Micro-channel electrode neural interfaces: restoring bladder control


Recording nervous signals from axons grown into very small channels hosting embedded electrodes amplifies the extracellular amplitude of action potentials, allowing for robust recording, noise suppression and more efficient stimulation.

In this project, this concept will be developed to restore bladder control first in an experimental rat model, and then in a clinical therapeutic veterinary model. The electrode interfaces will be implanted to record electrical activity from afferents, including those that encode bladder fullness and pressure. 

Two types of electrodes mounts will be developed. The more experimental one (to be used in the ratmodel) is a 3D array of closed channels through which the axons of a transected nerve regenerate while the more conservative mount does not require prior transection of the nerve. Instead the nerve will be teased into smaller strands each of which is laid in an open, U-shaped, channel. Those will be used to treat incontinent dogs suffering from spinal cord injury.

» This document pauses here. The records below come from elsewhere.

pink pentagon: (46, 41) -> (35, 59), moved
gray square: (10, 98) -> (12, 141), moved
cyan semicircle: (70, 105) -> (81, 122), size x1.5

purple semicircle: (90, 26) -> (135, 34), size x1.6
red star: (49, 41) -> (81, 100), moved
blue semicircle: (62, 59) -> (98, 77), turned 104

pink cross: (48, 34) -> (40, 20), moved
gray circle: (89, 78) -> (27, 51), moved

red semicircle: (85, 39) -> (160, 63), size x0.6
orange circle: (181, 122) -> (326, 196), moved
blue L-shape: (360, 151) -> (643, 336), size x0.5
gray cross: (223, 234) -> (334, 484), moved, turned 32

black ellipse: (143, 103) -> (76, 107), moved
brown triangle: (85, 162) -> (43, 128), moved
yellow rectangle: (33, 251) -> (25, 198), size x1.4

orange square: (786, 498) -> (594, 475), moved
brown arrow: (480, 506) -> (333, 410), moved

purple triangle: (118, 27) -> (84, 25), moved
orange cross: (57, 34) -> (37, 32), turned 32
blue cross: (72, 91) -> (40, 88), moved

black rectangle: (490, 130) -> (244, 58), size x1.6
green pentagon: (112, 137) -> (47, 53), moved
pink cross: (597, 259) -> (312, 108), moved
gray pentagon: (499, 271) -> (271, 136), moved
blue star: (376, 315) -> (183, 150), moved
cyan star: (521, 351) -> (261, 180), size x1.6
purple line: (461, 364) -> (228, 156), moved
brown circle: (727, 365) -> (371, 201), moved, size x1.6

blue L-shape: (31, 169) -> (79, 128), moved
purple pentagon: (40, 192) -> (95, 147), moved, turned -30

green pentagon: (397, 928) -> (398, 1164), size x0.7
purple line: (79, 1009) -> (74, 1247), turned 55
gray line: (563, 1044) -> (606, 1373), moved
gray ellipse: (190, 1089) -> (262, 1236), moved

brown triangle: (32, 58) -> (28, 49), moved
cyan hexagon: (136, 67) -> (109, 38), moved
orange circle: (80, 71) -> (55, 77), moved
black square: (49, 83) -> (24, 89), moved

This project is ambitious as not only the non-regenerative and regenerative nerve interfaces but also their communication system will be fabricated and tested.


The IDG's involvement is dual:

  1. development of new micro-fabrication technologies for the non-regenerative mounts as well as interconnection methods for both types of electrodes.
  2. design and production of the electronics for recording and stimulation for the dog therapeutic implant.


This is a Basic Technology Translation Grant funded by the EPSRC, run by the Cambridge Centre for Brain Repair (University of Cambridge) in collaboration with us at UCL and the Engineering, the Physiology Development and Neuroscience and the Veterinary Medicine depts of the University of Cambridge.